Normally such policies are implemented only when it is required to meet the demands of the domestic population. That is a very special condition. And usually when India faces those conditions, the world might be facing the same conditions. That is why the world came together to say that in those difficult conditions exporting countries should not stop exports through the World Food Programme. So in that situation, your concern will not be reflected.
If it is a very India specific issue and the government needs to do it, then they need to do it. However, if something happens for 3 years or 5 years etc, then the competitor can make progress. If that is not the case, then you know how to tap the world market, it takes more effort to comeback, yes, but you need to do that as a matter of national exigency. But, other alternatives also need to be looked for a policy, which can meet the same need because you are right, the disruption is rather large. So, some more thought on that might be needed.
Advertisement
RBI Governor Shaktikanta Das said India has been resilient to external shocks. According to you, how much is India resilient in the current global scenario?

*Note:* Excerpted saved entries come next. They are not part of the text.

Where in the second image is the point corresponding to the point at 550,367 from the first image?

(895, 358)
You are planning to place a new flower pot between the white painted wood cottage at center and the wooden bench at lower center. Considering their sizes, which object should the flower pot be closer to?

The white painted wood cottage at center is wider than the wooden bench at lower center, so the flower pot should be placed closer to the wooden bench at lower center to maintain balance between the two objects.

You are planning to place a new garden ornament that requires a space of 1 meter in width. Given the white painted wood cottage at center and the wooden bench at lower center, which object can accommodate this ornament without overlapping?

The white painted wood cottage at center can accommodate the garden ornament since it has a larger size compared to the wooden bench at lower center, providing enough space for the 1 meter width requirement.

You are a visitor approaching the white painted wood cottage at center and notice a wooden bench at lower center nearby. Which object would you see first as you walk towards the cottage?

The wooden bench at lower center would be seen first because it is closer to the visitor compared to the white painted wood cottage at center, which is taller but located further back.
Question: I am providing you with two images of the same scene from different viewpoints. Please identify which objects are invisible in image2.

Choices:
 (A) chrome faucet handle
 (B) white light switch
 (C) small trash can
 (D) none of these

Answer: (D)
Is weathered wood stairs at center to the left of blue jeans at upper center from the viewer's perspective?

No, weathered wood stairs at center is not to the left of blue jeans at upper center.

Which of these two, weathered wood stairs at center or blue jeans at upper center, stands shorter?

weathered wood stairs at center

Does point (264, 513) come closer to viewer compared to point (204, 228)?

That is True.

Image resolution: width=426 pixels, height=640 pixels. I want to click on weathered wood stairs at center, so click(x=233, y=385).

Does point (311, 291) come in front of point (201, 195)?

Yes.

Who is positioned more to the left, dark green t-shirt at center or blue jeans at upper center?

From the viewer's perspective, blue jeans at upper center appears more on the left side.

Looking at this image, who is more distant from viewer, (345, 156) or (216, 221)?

India was not resilient in COVID time. It had the largest fall among large economies in GDP. But the point is, India recovered also strongly. If you define resilience as not having the impact at all, that did not happen. During the COVID period, the government came together in a major way to make sure any gap or any exigency is addressed quickly. The resurgence also took place quiet quickly, but the fall in India’s GDP in one particular year of COVID was very large. The lesson here was the government’s response was very crucial. And yes, there is stability in the system. The momentum itself of being a large economy gives more resilience when compared to several other countries. But at the same time, the crucial part is the policy responses which take place. Indian government has been alert on that. Still, that does not mean that the impact will not come. If you can anticipate it and take steps, then the impact will be less.
Advertisement
Where do you see India’s role in Global Trade by 2030?
A UK study has estimated that India will be the fourth largest exporter in the world. If it is moving towards that then it will be a large player in multiple sectors. You can’t be the fourth largest exporter in the world without diversified growth.
And what sectors will they potentially be?
It is very difficult to anticipate. One can have some priority sectors, but if you create a good environment, if you are friendly to investments and learn from those who have actually succeeded in achieving those objectives, then the impact can be very wide. Of course you can choose your priority sectors like they have chosen in PLI. But look at how the PLI’s are working. If you make corrections, you may even need to drop some other. We have to learn from where it is working. It is a constant learning and facilitating environment which is to be created. I am very impressed by what they are doing in Gati Shakti, because in governance terms it is a coherent exercise. And it is forward looking because of the tools it is using. Such model needs to be applied in several areas.